From the records below, copy each line in which the string "Iluminat" occurs.

________

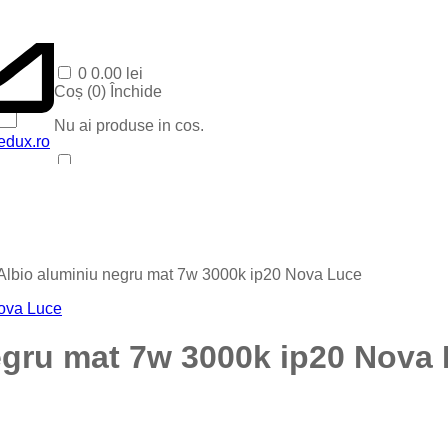
0
0.00
lei
Coș (
0
)
Închide
Nu ai produse in cos.
edux.ro
Acasa
Produse Recente
Contact
Categorii
Corpuri baie
Albio aluminiu negru mat 7w 3000k ip20 Nova Luce
Corpuri LED
Blog
Iluminat special
Iluminat Craciun
egru mat 7w 3000k ip20 Nova
Iluminat Exterior
Iluminat exterior decorativ
Lampi si instalatii decor
Proiectoare LED
Iluminat incastrat in pavaj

________

Problem solution |
Iluminat special
Iluminat Craciun
Iluminat Exterior
Iluminat exterior decorativ
Iluminat incastrat in pavaj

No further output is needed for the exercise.